From our point of view, we can completely verify most problems by quoting some special cases.

Of course, if you want to ask me how to give a special case, I can only tell you: just do more questions.

Greedy method solving steps.

The steps of greedy algorithm are actually very similar to divide-and-conquer algorithm.

When I talked about the divide-and-conquer algorithm before, I talked about the three steps of the divide-and-conquer algorithm:

Points: divide the original problem into smaller sub-problems, which are independent of each other and have the same form as the original problem.

Conquer and recursively solve the sub-problems after partition.

Combination: This step is not necessary. Some problems involve merging the solutions of subproblems, and merging the solutions of subproblems into the solutions of original problems. Some problems are not needed, just find the solution of the sub-problem.

The steps of the greedy algorithm are similar. If you are sure that the greedy algorithm is solvable, there are three steps:

(1) decomposes the problem into multiple subproblems.

(2) Choose the appropriate greedy strategy to get the local optimal solution of each sub-problem.

(3) Merge the local optimal solution of the subproblem into the optimal solution of the original problem.

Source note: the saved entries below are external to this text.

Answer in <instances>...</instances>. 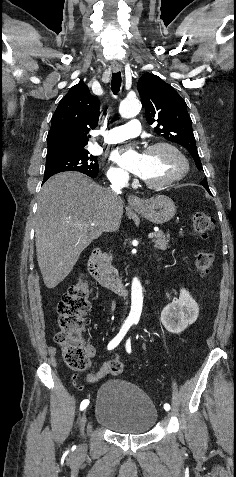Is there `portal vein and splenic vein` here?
<instances>
[{"instance_id":"18ae733b","label":"portal vein and splenic vein","mask_w":236,"mask_h":477,"mask_svg":"<svg viewBox=\"0 0 236 477\" xmlns=\"http://www.w3.org/2000/svg\"><path fill=\"white\" fill-rule=\"evenodd\" d=\"M154 237V233H149L148 238L152 239Z\"/></svg>"}]
</instances>
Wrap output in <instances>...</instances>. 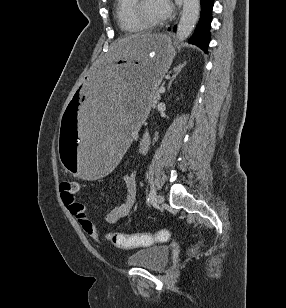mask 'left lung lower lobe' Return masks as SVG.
I'll list each match as a JSON object with an SVG mask.
<instances>
[{"instance_id":"obj_1","label":"left lung lower lobe","mask_w":286,"mask_h":308,"mask_svg":"<svg viewBox=\"0 0 286 308\" xmlns=\"http://www.w3.org/2000/svg\"><path fill=\"white\" fill-rule=\"evenodd\" d=\"M201 1V15L196 26L192 38L189 40L191 44H195L203 51H207L210 41V24L212 20V8L214 0H200ZM176 29V26L174 27Z\"/></svg>"}]
</instances>
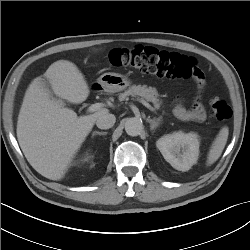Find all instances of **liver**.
Masks as SVG:
<instances>
[{
  "instance_id": "6515ba94",
  "label": "liver",
  "mask_w": 250,
  "mask_h": 250,
  "mask_svg": "<svg viewBox=\"0 0 250 250\" xmlns=\"http://www.w3.org/2000/svg\"><path fill=\"white\" fill-rule=\"evenodd\" d=\"M43 77L52 92L41 77L30 84L18 116L17 138L27 161L39 174L61 180L97 118L108 109L78 117L64 107L62 99L80 104L90 93L84 75L68 60L51 64Z\"/></svg>"
}]
</instances>
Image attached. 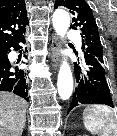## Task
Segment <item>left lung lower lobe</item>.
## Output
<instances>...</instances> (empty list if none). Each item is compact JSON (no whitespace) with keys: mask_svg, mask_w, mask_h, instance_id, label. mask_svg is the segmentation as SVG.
Segmentation results:
<instances>
[{"mask_svg":"<svg viewBox=\"0 0 117 136\" xmlns=\"http://www.w3.org/2000/svg\"><path fill=\"white\" fill-rule=\"evenodd\" d=\"M77 87L68 113L80 104H104L113 107L106 71L94 56L85 55L84 63L74 65Z\"/></svg>","mask_w":117,"mask_h":136,"instance_id":"0a47b994","label":"left lung lower lobe"}]
</instances>
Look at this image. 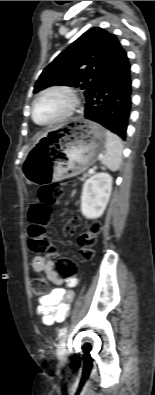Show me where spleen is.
Segmentation results:
<instances>
[{"mask_svg":"<svg viewBox=\"0 0 155 395\" xmlns=\"http://www.w3.org/2000/svg\"><path fill=\"white\" fill-rule=\"evenodd\" d=\"M105 153L100 160L111 171H117L122 162L123 144L121 139L114 133L106 131Z\"/></svg>","mask_w":155,"mask_h":395,"instance_id":"3e777b00","label":"spleen"}]
</instances>
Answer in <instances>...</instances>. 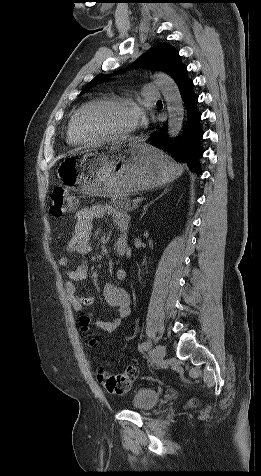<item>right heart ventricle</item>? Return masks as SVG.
<instances>
[{"label": "right heart ventricle", "instance_id": "e07e8e85", "mask_svg": "<svg viewBox=\"0 0 261 476\" xmlns=\"http://www.w3.org/2000/svg\"><path fill=\"white\" fill-rule=\"evenodd\" d=\"M67 141L70 145L72 146H78L80 145L82 142H80L74 132H73V129H72V119L70 120L69 124H68V128H67Z\"/></svg>", "mask_w": 261, "mask_h": 476}]
</instances>
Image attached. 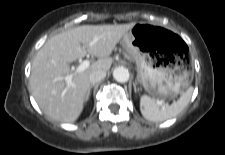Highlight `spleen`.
Masks as SVG:
<instances>
[{"label":"spleen","mask_w":225,"mask_h":155,"mask_svg":"<svg viewBox=\"0 0 225 155\" xmlns=\"http://www.w3.org/2000/svg\"><path fill=\"white\" fill-rule=\"evenodd\" d=\"M192 93L193 87H189L177 101L164 108H160L151 97L143 95L140 98V111L145 119L152 122H160L174 118L187 106Z\"/></svg>","instance_id":"obj_1"}]
</instances>
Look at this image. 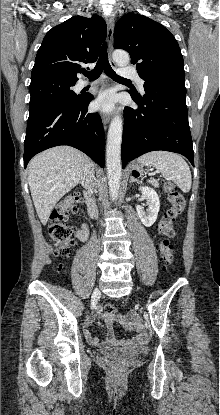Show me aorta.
Masks as SVG:
<instances>
[{"label": "aorta", "instance_id": "aorta-1", "mask_svg": "<svg viewBox=\"0 0 220 415\" xmlns=\"http://www.w3.org/2000/svg\"><path fill=\"white\" fill-rule=\"evenodd\" d=\"M114 62L124 67L130 62L129 54L124 50H115L112 54ZM122 119L121 116L116 115L112 119L106 145V165H107V177L109 184L110 196L113 200L118 197L120 188L122 167H121V142H122Z\"/></svg>", "mask_w": 220, "mask_h": 415}]
</instances>
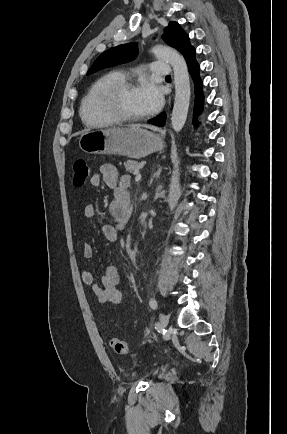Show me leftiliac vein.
Returning <instances> with one entry per match:
<instances>
[{
  "label": "left iliac vein",
  "instance_id": "left-iliac-vein-1",
  "mask_svg": "<svg viewBox=\"0 0 287 434\" xmlns=\"http://www.w3.org/2000/svg\"><path fill=\"white\" fill-rule=\"evenodd\" d=\"M169 324V315L167 313H162L160 315V329H165Z\"/></svg>",
  "mask_w": 287,
  "mask_h": 434
}]
</instances>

Do you think it's easy? Gnome male-",when you do the problem, you will know that sometimes what you see is not the real feeling.

So much for the greedy algorithm. There are really not many things in theory. I just give you an impression after reading it.

As long as you know something theoretically, you have no choice but to study greed. Just do more questions and practice, and you will feel it if you watch more.

In fact, a series of actions are: Er, this problem seems greedy. Try it and get a result. Find some special cases to test it. It is the optimal solution. Everything is fine, but it is not the optimal solution. Then think about whether it can be solved by dynamic programming or something.

Finally, there is no need to panic about the greedy algorithm. Take a step back, even if you don't learn well, the problem is not big. In general, there are fewer people who are greedy for exams in interviews.